• What the exercise asks
The result should be an exact copy of only the lines from the one with "Hotel Serupa dengan Damai Beach" through the last line of the data below, with pictures omitted.

START Recorded data

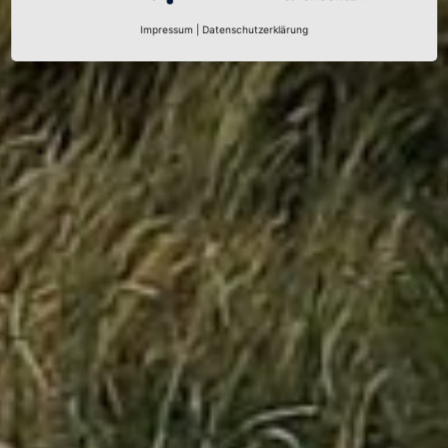
Impressum
|
Datenschutzerklärung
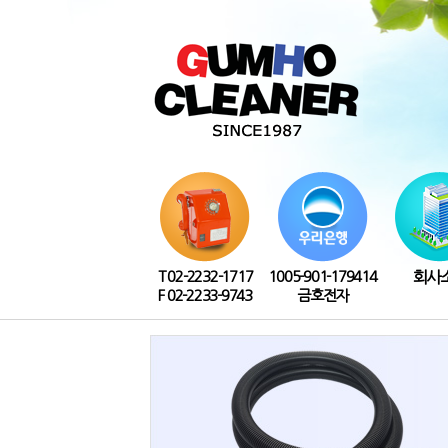
T 02-2232-1717
1005-901-179414
회사
F 02-2233-9743
금호전자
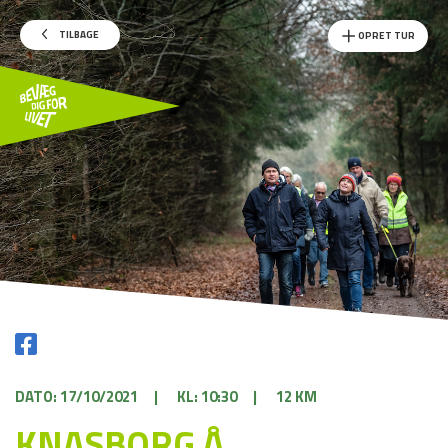
TILBAGE
OPRET TUR
DATO: 17/10/2021
|
KL: 10:30
|
12 KM
KNASBORG Å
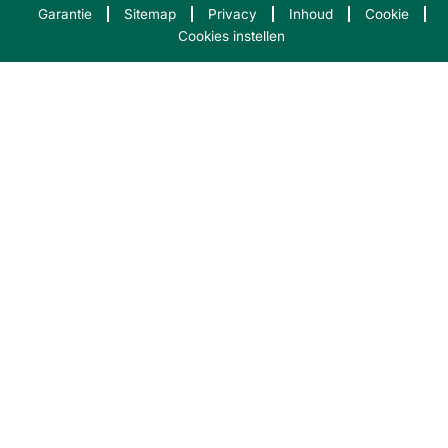
Garantie
Sitemap
Privacy
Inhoud
Cookie
Cookies instellen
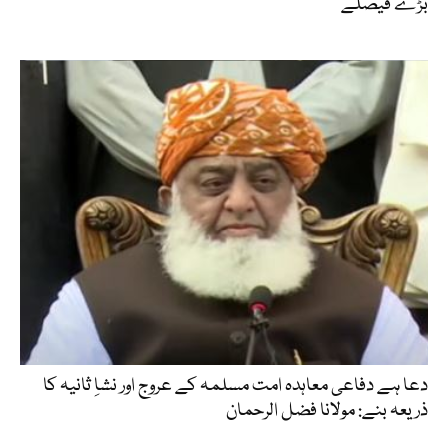
بڑے فیصلے
دعا ہے دفاعی معاہدہ امت مسلمہ کے عروج اور نشاِ ثانیہ کا
ذریعہ بنے: مولانا فضل الرحمان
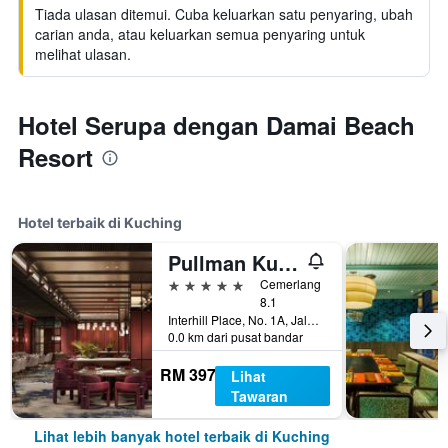
Tiada ulasan ditemui. Cuba keluarkan satu penyaring, ubah
carian anda, atau keluarkan semua penyaring untuk
melihat ulasan.
Hotel Serupa dengan Damai Beach
Resort
Hotel terbaik di Kuching
Pullman Kuching
5 bintang
Cemerlang
8.1
Interhill Place, No. 1A, Jalan Mathies, Kuching, Malaysia
0.0 km dari pusat bandar
RM 397
Lihat
Tawaran
Lihat lebih banyak hotel terbaik di Kuching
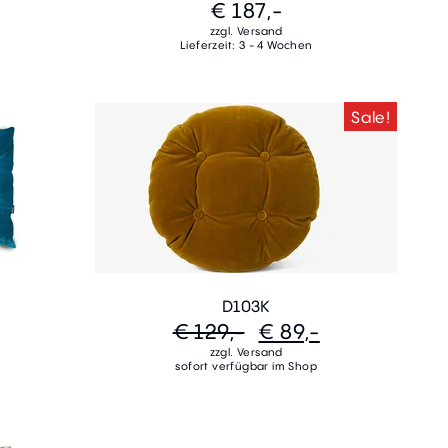
€ 187,-
zzgl. Versand
Lieferzeit: 3 - 4 Wochen
Sale!
D103K
€ 129,-
€ 89,-
zzgl. Versand
sofort verfügbar im Shop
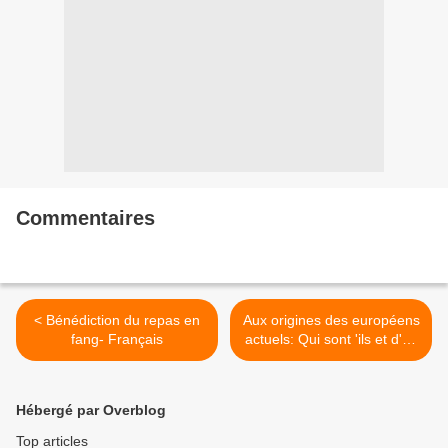
Commentaires
< Bénédiction du repas en
Aux origines des européens
fang- Français
actuels: Qui sont 'ils et d'ou
viennent ils? >
Hébergé par Overblog
Top articles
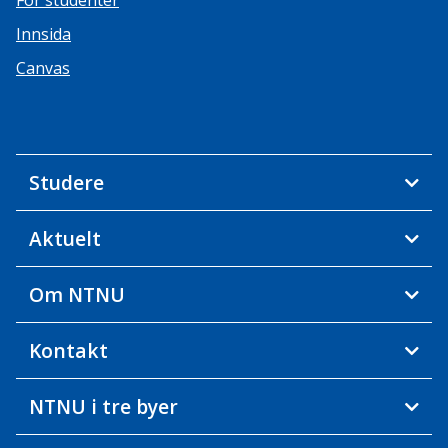
For studenter
Innsida
Canvas
Studere
Aktuelt
Om NTNU
Kontakt
NTNU i tre byer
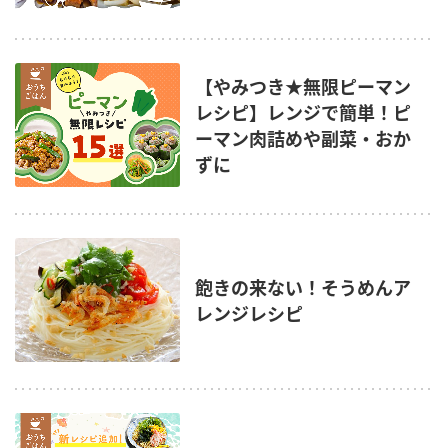
【やみつき★無限ピーマン
レシピ】レンジで簡単！ピ
ーマン肉詰めや副菜・おか
ずに
飽きの来ない！そうめんア
レンジレシピ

END Recorded data

• Result of the task
Hotel Serupa dengan Damai Beach
Resort
Hotel terbaik di Kuching
Pullman Kuching
5 bintang
Cemerlang
8.1
Interhill Place, No. 1A, Jalan Mathies, Kuching, Malaysia
0.0 km dari pusat bandar
RM 397
Lihat
Tawaran
Lihat lebih banyak hotel terbaik di Kuching
€ 187,-
zzgl. Versand
Lieferzeit: 3 - 4 Wochen
Sale!
D103K
€ 129,-
€ 89,-
zzgl. Versand
sofort verfügbar im Shop
Commentaires
< Bénédiction du repas en
Aux origines des européens
fang- Français
actuels: Qui sont 'ils et d'ou
viennent ils? >
Hébergé par Overblog
Top articles
For studenter
Innsida
Canvas
Studere
Aktuelt
Om NTNU
Kontakt
NTNU i tre byer
【やみつき★無限ピーマン
レシピ】レンジで簡単！ピ
ーマン肉詰めや副菜・おか
ずに
飽きの来ない！そうめんア
レンジレシピ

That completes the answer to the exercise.